In a famous essay, the economist FA Hayek disassociated himself from conservatism. Despite admiring figures like Adam Smith and Edmund Burke, both frequently cited as conservatives, Hayek believed conservatism was simply an unprincipled opposition to change. Conservatism, he argued, accepts that political and social institutions emerge over time through trial and error, but then arbitrarily forecloses on this process. This lack of principle means conservatives cannot persuade anyone not already disposed to agree with them. Ultimately, conservatism is ‘obscurantist’, always falling back upon ‘a claim to superior wisdom, based on some self-arrogated superior quality’, and, contentless as it is, fated always to ‘be dragged along a path not of its own choosing’. Given Hayek’s profound influence on centre-right politics, the challenge for conservatives ever since has been to articulate a systematic explanation of which institutions are deserving of support or reform, and when change ought to be opposed altogether.

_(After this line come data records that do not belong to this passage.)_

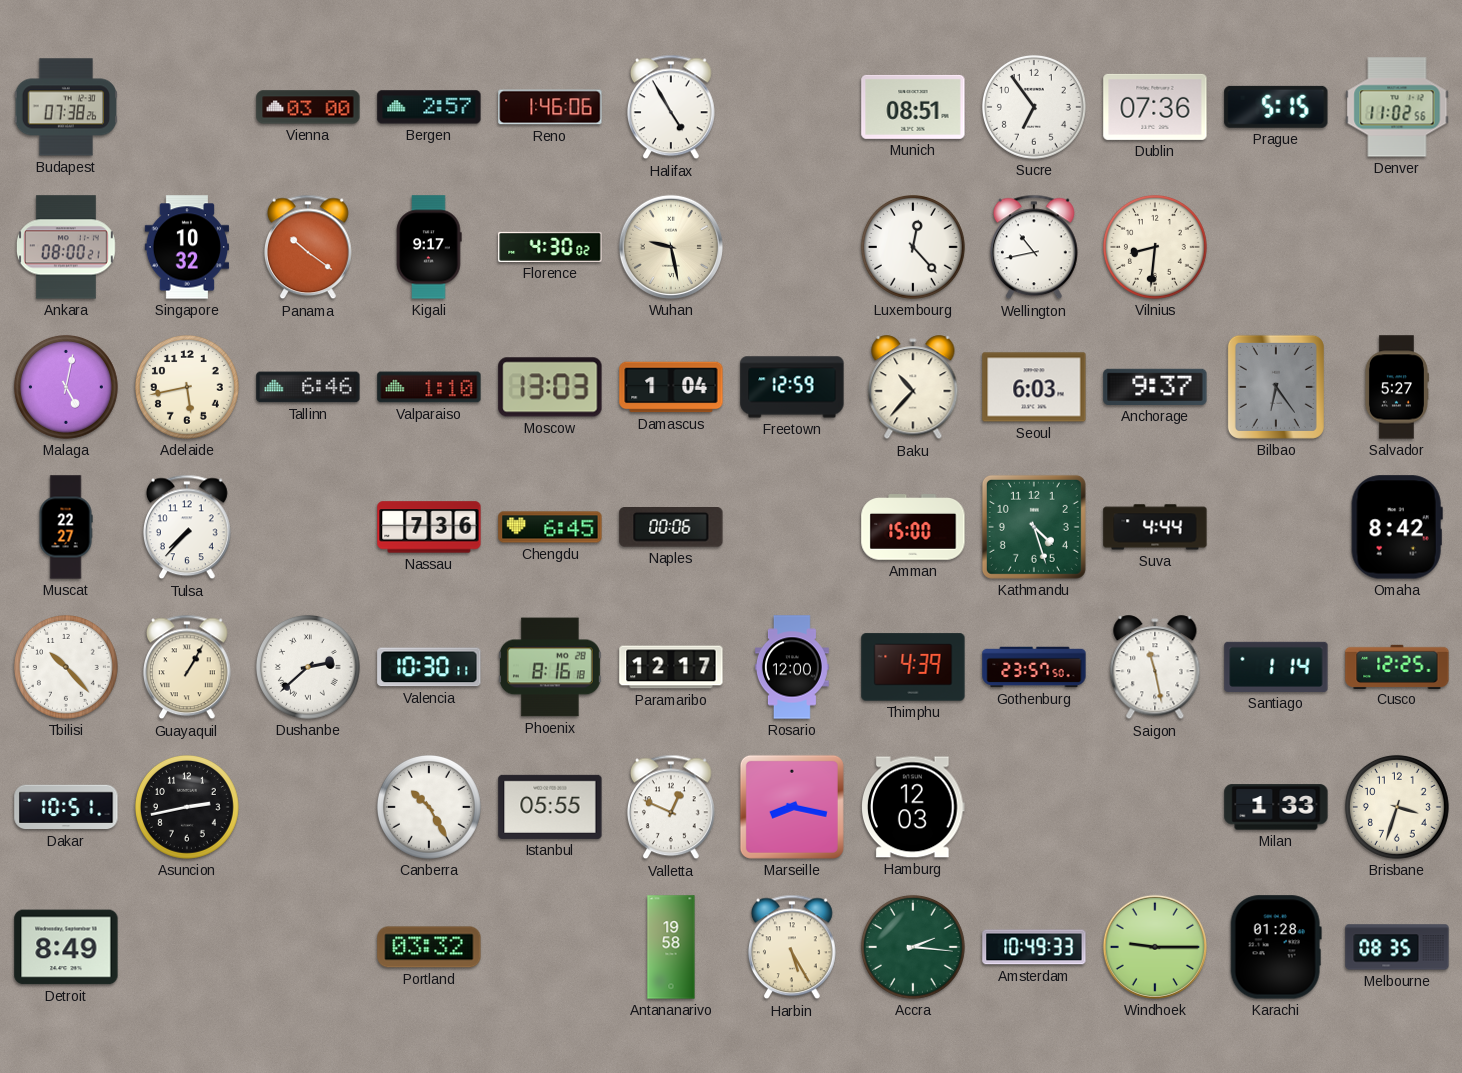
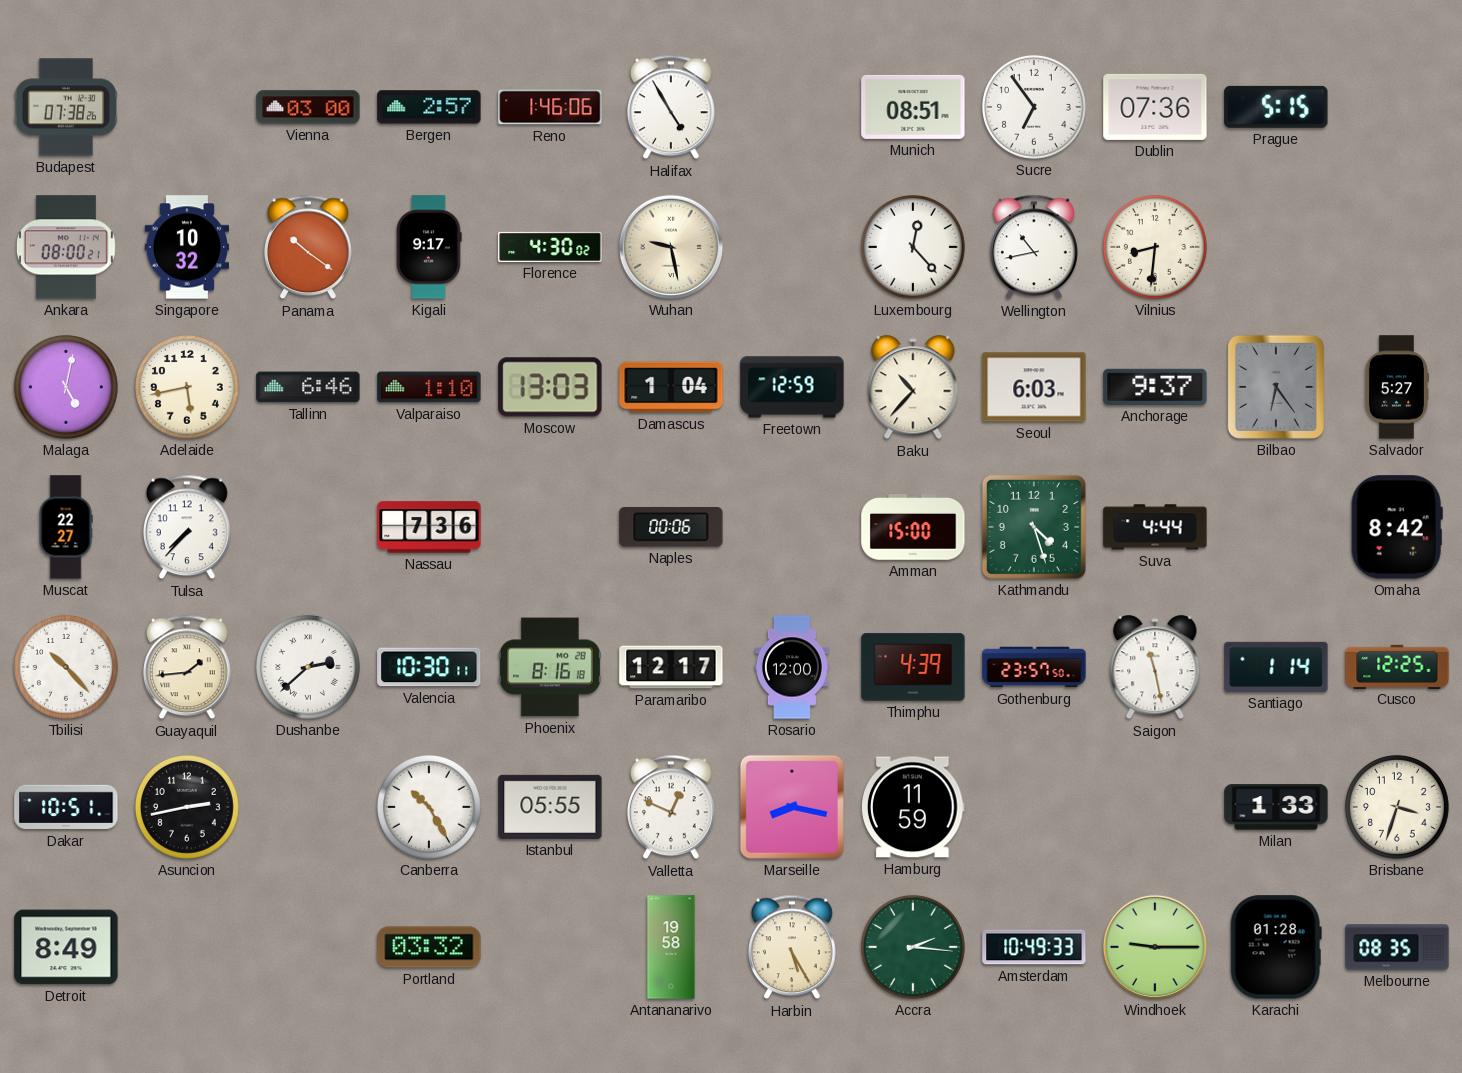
Denver: 11:02 -> none
Chengdu: 6:45 -> none
Guayaquil: 1:05 -> 1:44
Hamburg: 12:03 -> 11:59
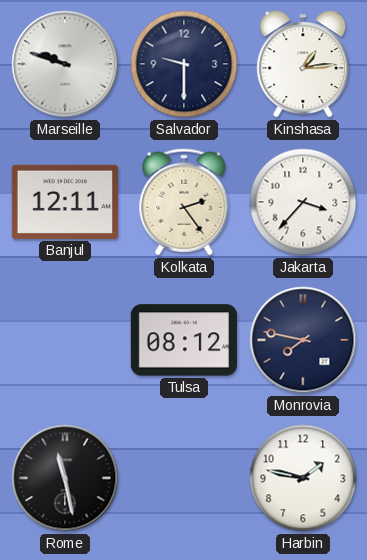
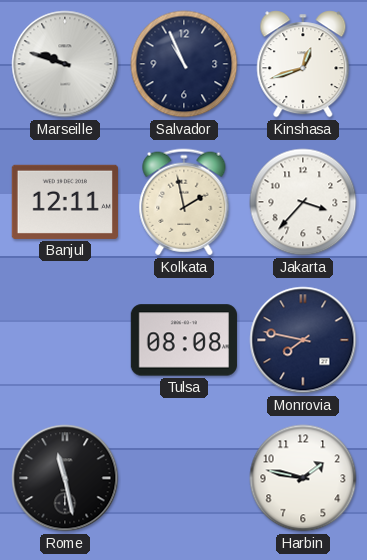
Salvador: 9:30 -> 10:56
Kinshasa: 1:14 -> 12:42
Kolkata: 2:24 -> 1:58
Tulsa: 08:12 -> 08:08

This challenge has renewed relevance with the rise of populist movements in the United States and the United Kingdom, and the illiberal direction taken by Poland and Hungary. On one reading, populism validates the political scientist Samuel Huntington’s view that conservatism is simply a perennial argument in favour of the status quo that emerges whenever a significant segment of a society begins to lose faith in its ruling ideology. Populists are reacting to rapid change brought about by globalisation, immigration, and technological innovation. But another way of viewing the current situation is that conservatism is coming back into its own as an ideology, shedding the liberal arguments that it adopted for the Cold War and presenting its own unique vision.